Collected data
————————

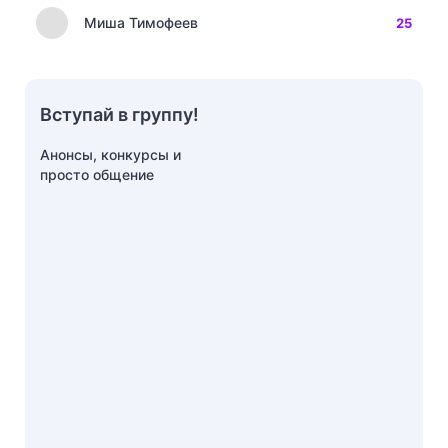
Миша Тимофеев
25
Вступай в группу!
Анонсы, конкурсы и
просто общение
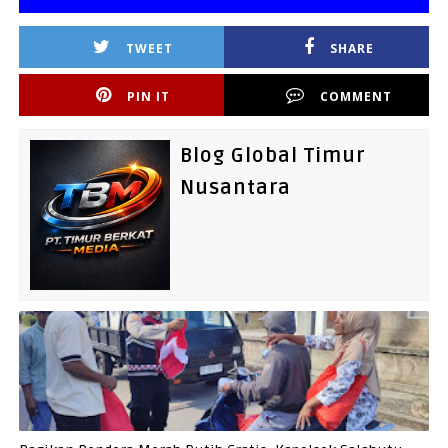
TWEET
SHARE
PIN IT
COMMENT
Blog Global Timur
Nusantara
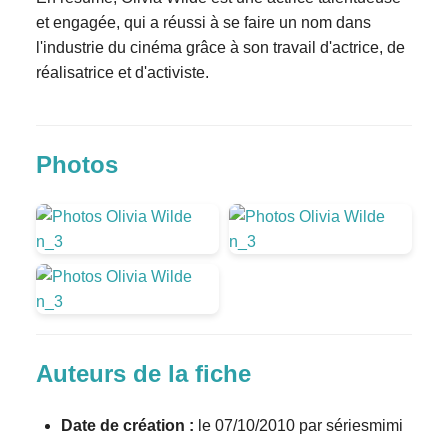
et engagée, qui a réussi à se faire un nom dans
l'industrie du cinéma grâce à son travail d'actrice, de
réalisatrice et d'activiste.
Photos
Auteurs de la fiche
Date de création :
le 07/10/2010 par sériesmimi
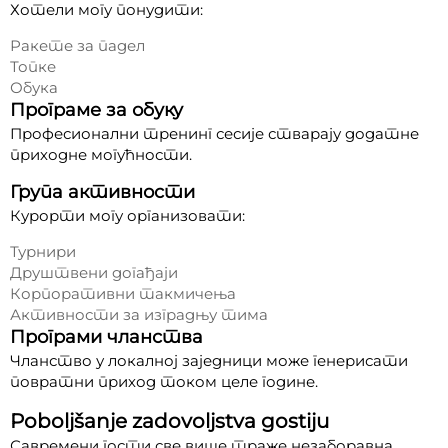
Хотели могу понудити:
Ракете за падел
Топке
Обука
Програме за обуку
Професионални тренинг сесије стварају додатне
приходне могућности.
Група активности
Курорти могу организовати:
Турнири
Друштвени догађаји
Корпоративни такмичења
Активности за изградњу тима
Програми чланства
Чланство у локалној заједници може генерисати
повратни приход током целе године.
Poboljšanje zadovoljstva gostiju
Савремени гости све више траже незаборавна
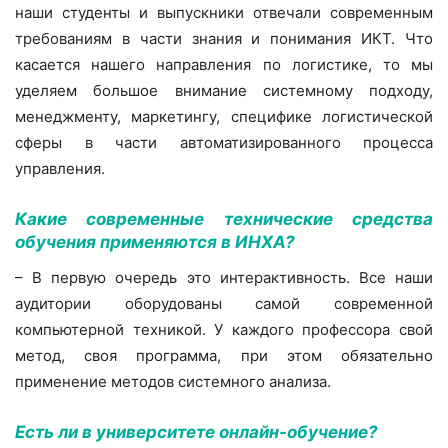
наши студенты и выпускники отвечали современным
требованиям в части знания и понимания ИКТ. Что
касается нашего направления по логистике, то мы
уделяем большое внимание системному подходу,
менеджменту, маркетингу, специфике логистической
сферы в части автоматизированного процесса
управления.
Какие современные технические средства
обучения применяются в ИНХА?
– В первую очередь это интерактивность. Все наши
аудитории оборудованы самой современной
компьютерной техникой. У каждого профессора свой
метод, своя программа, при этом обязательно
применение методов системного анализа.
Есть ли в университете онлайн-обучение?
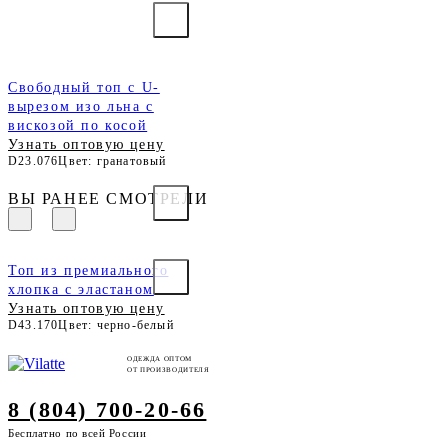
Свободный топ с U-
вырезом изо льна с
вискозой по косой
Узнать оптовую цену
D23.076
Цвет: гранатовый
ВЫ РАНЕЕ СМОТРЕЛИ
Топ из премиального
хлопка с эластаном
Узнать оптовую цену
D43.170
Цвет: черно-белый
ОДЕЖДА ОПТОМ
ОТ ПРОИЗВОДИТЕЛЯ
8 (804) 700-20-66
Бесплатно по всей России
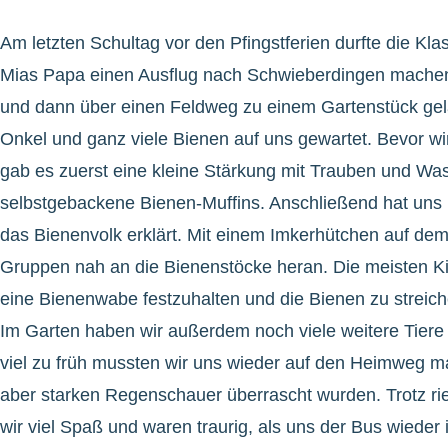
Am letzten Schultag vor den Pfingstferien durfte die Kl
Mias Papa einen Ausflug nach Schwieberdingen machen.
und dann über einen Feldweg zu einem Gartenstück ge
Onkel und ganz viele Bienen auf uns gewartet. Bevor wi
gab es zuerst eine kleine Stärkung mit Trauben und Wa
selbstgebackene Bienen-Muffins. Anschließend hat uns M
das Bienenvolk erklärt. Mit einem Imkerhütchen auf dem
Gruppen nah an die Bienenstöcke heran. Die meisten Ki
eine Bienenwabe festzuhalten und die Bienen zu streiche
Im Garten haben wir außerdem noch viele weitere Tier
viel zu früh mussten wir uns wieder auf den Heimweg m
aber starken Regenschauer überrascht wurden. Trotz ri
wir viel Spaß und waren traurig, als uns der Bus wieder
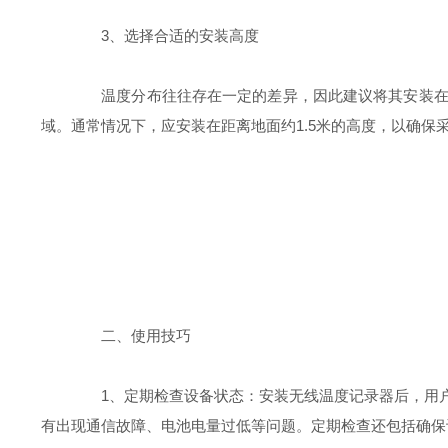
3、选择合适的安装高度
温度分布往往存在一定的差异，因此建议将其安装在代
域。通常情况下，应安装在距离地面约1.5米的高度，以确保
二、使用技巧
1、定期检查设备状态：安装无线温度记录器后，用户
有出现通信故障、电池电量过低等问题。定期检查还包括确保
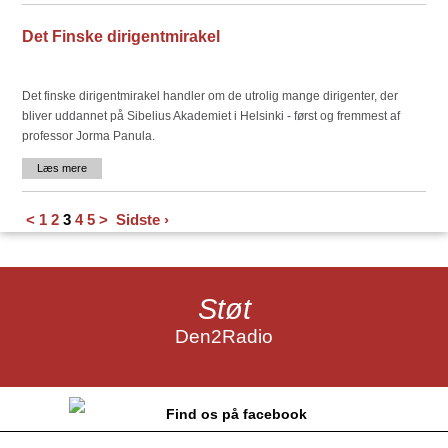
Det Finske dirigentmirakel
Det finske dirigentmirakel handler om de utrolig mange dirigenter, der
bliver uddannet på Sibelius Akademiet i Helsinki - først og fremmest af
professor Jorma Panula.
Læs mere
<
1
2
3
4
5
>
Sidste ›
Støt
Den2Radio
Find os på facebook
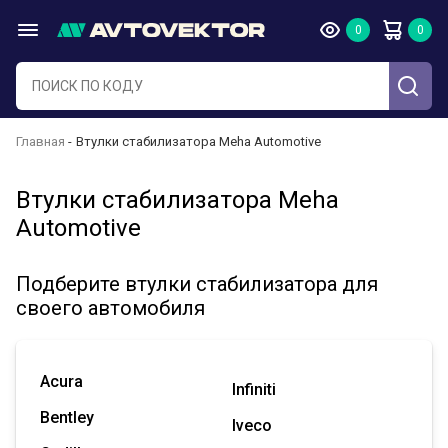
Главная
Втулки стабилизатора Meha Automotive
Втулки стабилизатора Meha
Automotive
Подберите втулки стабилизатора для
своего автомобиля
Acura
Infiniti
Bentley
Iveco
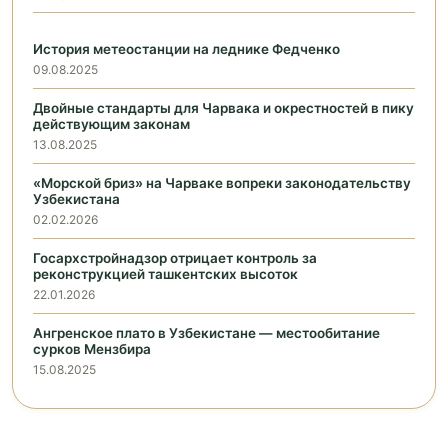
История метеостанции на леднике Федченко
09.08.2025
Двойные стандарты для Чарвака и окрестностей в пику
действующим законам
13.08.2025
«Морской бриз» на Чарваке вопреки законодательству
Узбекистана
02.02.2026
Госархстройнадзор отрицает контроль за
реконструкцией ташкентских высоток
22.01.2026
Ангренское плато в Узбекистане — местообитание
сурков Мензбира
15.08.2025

————————

WHAT THE TASK REQUIRES: Whenever a line holds "Meha", it counts; state the total for the records and add nothing.

RESULT: 2